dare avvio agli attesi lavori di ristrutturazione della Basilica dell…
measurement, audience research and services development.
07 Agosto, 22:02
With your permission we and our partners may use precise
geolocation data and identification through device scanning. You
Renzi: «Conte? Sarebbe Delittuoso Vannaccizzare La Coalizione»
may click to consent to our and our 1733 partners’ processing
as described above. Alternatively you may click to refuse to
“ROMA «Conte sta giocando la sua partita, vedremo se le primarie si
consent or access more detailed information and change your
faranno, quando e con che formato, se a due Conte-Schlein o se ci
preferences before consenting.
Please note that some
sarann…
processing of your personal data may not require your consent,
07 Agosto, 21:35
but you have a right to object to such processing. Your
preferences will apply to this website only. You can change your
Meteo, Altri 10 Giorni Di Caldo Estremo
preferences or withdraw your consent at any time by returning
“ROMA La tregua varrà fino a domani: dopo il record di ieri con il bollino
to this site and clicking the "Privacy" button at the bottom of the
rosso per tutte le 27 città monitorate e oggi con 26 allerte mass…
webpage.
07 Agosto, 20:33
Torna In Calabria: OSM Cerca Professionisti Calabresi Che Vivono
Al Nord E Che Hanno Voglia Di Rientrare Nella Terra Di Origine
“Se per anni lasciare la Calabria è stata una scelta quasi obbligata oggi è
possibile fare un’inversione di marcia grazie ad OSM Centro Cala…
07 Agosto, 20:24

---

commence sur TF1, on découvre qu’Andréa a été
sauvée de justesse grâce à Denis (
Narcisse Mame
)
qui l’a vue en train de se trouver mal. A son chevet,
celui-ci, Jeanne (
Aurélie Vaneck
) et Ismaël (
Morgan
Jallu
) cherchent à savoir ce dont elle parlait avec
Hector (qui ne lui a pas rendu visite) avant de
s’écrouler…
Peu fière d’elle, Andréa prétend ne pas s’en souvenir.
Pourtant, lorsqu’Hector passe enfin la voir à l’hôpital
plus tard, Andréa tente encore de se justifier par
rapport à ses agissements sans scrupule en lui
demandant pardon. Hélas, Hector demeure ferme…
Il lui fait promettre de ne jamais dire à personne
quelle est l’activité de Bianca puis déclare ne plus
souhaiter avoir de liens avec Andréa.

---

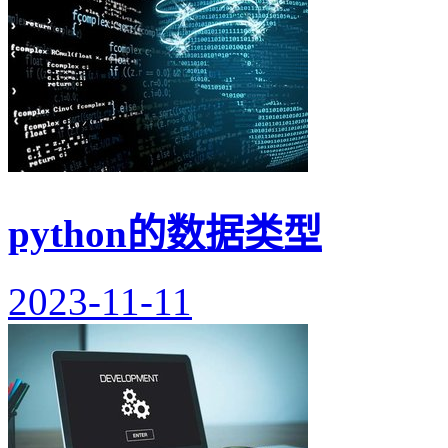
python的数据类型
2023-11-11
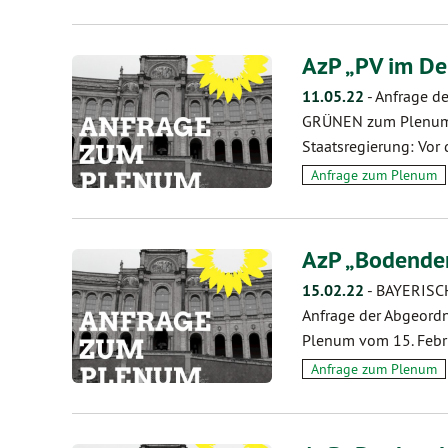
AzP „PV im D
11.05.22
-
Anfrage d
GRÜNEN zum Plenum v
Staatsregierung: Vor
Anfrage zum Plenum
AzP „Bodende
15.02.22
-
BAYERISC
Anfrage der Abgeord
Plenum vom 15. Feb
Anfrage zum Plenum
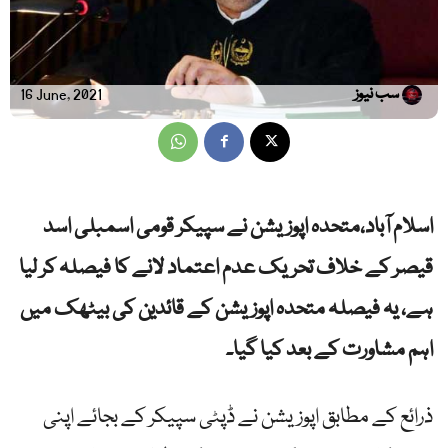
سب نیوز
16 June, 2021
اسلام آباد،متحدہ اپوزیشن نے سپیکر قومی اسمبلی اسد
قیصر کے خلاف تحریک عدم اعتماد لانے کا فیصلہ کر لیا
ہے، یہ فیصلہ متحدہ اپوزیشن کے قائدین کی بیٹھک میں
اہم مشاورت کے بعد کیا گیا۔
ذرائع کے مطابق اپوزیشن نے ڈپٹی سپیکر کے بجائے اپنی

---

WHAT IS BEING ASKED. Starting at the line above that holds "dare avvio agli" and ending at the line that holds "as described above.", transcribe each line exactly and include no other lines.

ANSWER TO THIS EXERCISE.
dare avvio agli attesi lavori di ristrutturazione della Basilica dell…
measurement, audience research and services development.
07 Agosto, 22:02
With your permission we and our partners may use precise
geolocation data and identification through device scanning. You
Renzi: «Conte? Sarebbe Delittuoso Vannaccizzare La Coalizione»
may click to consent to our and our 1733 partners’ processing
as described above. Alternatively you may click to refuse to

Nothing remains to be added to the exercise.